お店の売り上げがかんばしくないようなら、その原因の見極め方も重要です。売上不振の原因にはさまざまなことが考えられるでしょう。例えば、競合店の多さや立地の優位性などが一例です。しかし、これらは外部要因なため、自店の創意・工夫によって改善を図ることが難しい部分。売上不振をこうした外部要因で片づけてしまっては、根本的な改善策は見出しにくいものです。

そこでまずは、内部要因が原因になっているものを見極めましょう。例えば、メニューはお客様のニーズに本当に合っているのか、提供価格は妥当か、接客は十分に至っているのかといった点を見直すわけです。

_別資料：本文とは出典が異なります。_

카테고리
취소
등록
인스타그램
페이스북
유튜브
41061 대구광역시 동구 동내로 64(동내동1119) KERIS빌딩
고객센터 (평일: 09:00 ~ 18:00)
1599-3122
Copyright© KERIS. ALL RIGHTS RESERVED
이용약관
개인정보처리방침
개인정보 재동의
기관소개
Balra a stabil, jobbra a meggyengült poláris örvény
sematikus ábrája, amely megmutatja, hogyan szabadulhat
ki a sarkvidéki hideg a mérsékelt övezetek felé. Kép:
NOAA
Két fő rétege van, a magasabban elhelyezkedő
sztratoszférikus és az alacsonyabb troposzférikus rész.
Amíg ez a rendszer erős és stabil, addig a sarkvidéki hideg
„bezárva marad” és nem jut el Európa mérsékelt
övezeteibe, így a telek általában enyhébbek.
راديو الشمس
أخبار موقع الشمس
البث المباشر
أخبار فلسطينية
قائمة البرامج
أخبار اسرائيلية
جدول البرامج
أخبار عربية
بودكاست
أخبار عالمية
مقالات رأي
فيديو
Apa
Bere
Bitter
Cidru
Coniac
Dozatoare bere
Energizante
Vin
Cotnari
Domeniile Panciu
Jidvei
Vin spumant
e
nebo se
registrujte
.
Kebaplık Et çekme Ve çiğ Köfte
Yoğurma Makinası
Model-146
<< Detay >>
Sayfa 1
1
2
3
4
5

こうした自省によって、不振の原因を内部に見出し改善することが、売上不振からの脱却につながるケースは少なくありません。

 

ポイント③:客層を意識したお店づくりができているか

店づくり

飲食店では、提供するメニューの美味しさや価格などのほかに、お店の雰囲気自体も集客や売上に大いに影響します。つまり、ターゲットとして想定している客層にマッチしたお店づくりができているかという点が重要になる場合があるのです。

ファミリー向け、女性向けなどメインとなるターゲットによって、インテリアや食器、照明などに気を配るのも重要ですし、ビジネス街や住宅地、学生街など、店周の特性を踏まえたうえで、客層に合わせたお店にしていくという工夫を凝らすことが大切なわけです。

ターゲットを明確に意識することで、提供メニューや価格の見直しにつなげることもできますし、競合店との差別化につなげられる場合もあるでしょう。

 

ポイント④:売上に対して固定費がかさみすぎていないか

固定費

テナントの賃料や人件費、光熱費といった固定費は、たとえ客足が伸びなくても毎月必ず支出しなければいけません。この固定費がかさみすぎていると利益は低下し、経営を圧迫することにつながります。

つまり、これらの固定費はできる限り低く抑えることが経営を安定させるポイントになります。一例ですが、テナント賃料の目安は売上の10%前後を意識するといいでしょう。また、人件費は、人手が必要な営業時間帯や曜日を十分に精査して、必要な人員を必要なタイミングで配置するなどの工夫によって最適なコストを算出するようにしてみてください。

 

ポイント⑤:お店を十分にアピールできているか

PRとアピール

最後のポイントはお店のPRについて。どんなに良いメニューを提供していたとしても、どんなに経営課題を整理できていたとしても、実際の集客につなげるためにはお客様にお店のことを知ってもらうことが重要です。かといって、多額の費用をねん出して、大々的に広告を打つのはなかなか難しいもの。そこで検討したいPR・アピール施策が、お客様の知り合いにアプローチするというものと情報発信を徹底するというものです。

すでに来店してくれているお客様に家族や友人、知人を紹介してもらうといった手法は、口コミや口づてで、来店意向の高い潜在客を獲得するのに効果的です。紹介した人・された人に対して割引クーポンを発行するなどの一工夫によって成功確率を上げることもできるはずです。

また、お店のホームページやSNSなどを活用して情報発信に力を入れることも効果的です。お店の自慢のメニューやドリンクなどを積極的に発信し、見込み客にアピールしていきましょう。この場合、写真や動画などをふんだんに掲載し、料理や飲み物のシズル感を演出することでより多くの興味・関心を得ることができるはずです。